Ночью Твердохлебов пришел к Сазонову. Капитана держали в маленькой комнате с решеткой на единственном окне. Он лежал на спине у стены, подстелив шинель и закинув руки за голову, и смотрел в потолок. Яркий лунный свет заливал комнатушку, белела забинтованная нога.

Солдат, дремавший у двери, отодвинул засов, и Твердохлебов вошел в каморку. Он поставил на стол полбутылки самогона, сплющенную гильзу с фитилем и долго чиркал спичками, поджигая фитиль. Наконец комната осветилась слабым призрачным светом.

Твердохлебов достал из карманов шинели две алюминиевые кружки, плеснул из бутылки.

— Давай выпьем… со свиданьицем…

Сазонов не шелохнулся, даже головы не повернул. Твердохлебов некоторое время смотрел на него, вздохнул:

— Ладно… — и выпил из своей кружки, выдохнул и сунул в рот окурок самокрутки, прикурил от фитиля, затянулся глубоко, спросил:

— Ну, и как тебе воевалось у гитлеровцев, капитан?

— Не хуже, чем тебе у красных.

— Я даже думаю, лучше, — усмехнулся Твердохлебов. — Ты вон какой налитой, сытый, а мы, сам видел, голодные да рваные, тощие аки одры загнанные…

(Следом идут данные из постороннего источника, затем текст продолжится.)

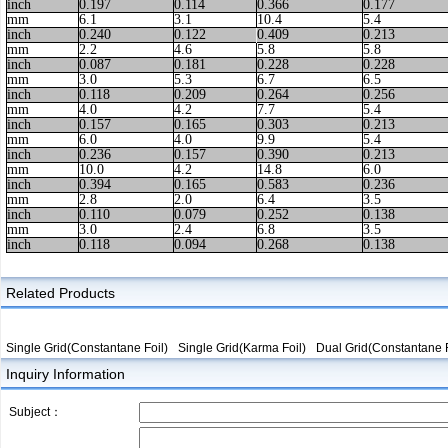
inch
0.197
0.114
0.366
0.177
mm
6.1
3.1
10.4
5.4
inch
0.240
0.122
0.409
0.213
mm
2.2
4.6
5.8
5.8
inch
0.087
0.181
0.228
0.228
mm
3.0
5.3
6.7
6.5
inch
0.118
0.209
0.264
0.256
mm
4.0
4.2
7.7
5.4
inch
0.157
0.165
0.303
0.213
mm
6.0
4.0
9.9
5.4
inch
0.236
0.157
0.390
0.213
mm
10.0
4.2
14.8
6.0
inch
0.394
0.165
0.583
0.236
mm
2.8
2.0
6.4
3.5
inch
0.110
0.079
0.252
0.138
mm
3.0
2.4
6.8
3.5
inch
0.118
0.094
0.268
0.138
Related Products
Single Grid(Constantane Foil)
Single Grid(Karma Foil)
Dual Grid(Constantane F
Inquiry Information
Subject：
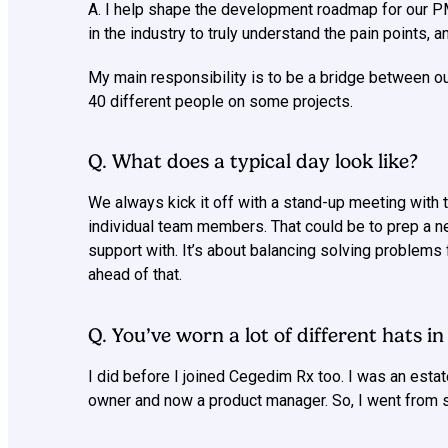
A. I help shape the development roadmap for our 
in the industry to truly understand the pain points,
My main responsibility is to be a bridge between ou
40 different people on some projects.
Q. What does a typical day look like?
We always kick it off with a stand-up meeting with 
individual team members. That could be to prep a ne
support with. It’s about balancing solving problem
ahead of that.
Q. You’ve worn a lot of different hats i
I did before I joined Cegedim Rx too. I was an estat
owner and now a product manager. So, I went from 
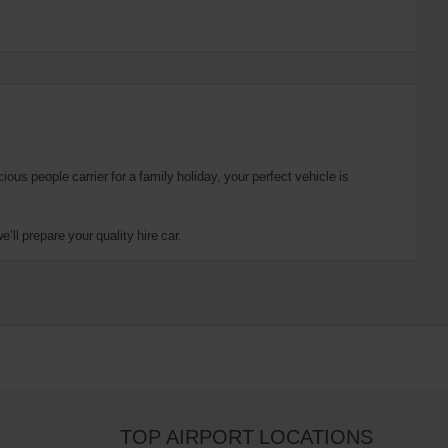
us people carrier for a family holiday, your perfect vehicle is
ll prepare your quality hire car.
TOP AIRPORT LOCATIONS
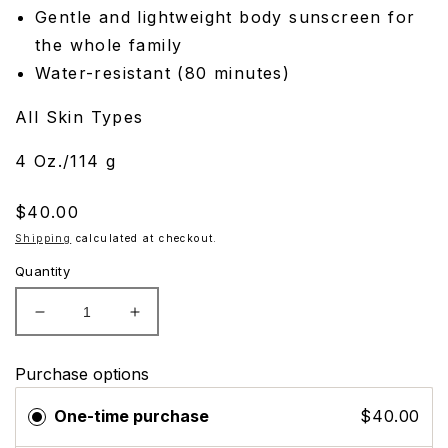
Gentle and lightweight body sunscreen for
the whole family
Water-resistant (80 minutes)
All Skin Types
4 Oz./114 g
Regular
$40.00
price
Shipping
calculated at checkout.
Quantity
Decrease
Increase
quantity
quantity
for
for
Purchase options
EltaMD
EltaMD
UV
UV
One-time purchase
$40.00
Pure
Pure
Broad-
Broad-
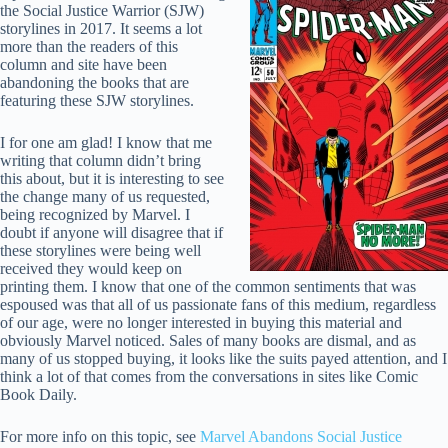
the Social Justice Warrior (SJW)
storylines in 2017. It seems a lot
more than the readers of this
column and site have been
abandoning the books that are
featuring these SJW storylines.
I for one am glad! I know that me
writing that column didn’t bring
this about, but it is interesting to see
the change many of us requested,
being recognized by Marvel. I
doubt if anyone will disagree that if
these storylines were being well
received they would keep on
printing them. I know that one of the common sentiments that was
espoused was that all of us passionate fans of this medium, regardless
of our age, were no longer interested in buying this material and
obviously Marvel noticed. Sales of many books are dismal, and as
many of us stopped buying, it looks like the suits payed attention, and I
think a lot of that comes from the conversations in sites like Comic
Book Daily.
For more info on this topic, see
Marvel Abandons Social Justice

— А ваша власть всегда такой была, — с издевкой сказал Сазонов. — Удивляться только приходится, чего вы за нее воюете?

— Может, мы и не за нее вовсе воюем, — покачал головой Твердохлебов. — Мы за родину воюем.

— И я за родину воевал, — ответил Сазонов.

— За немецкую? — уточнил Твердохлебов. — За фатерлянд?

— За Россию. Чтоб на ней ни одного коммуняки не осталось.

— Коммуняк не будет, а немцы останутся? — повеселевшим голосом спросил Твердохлебов.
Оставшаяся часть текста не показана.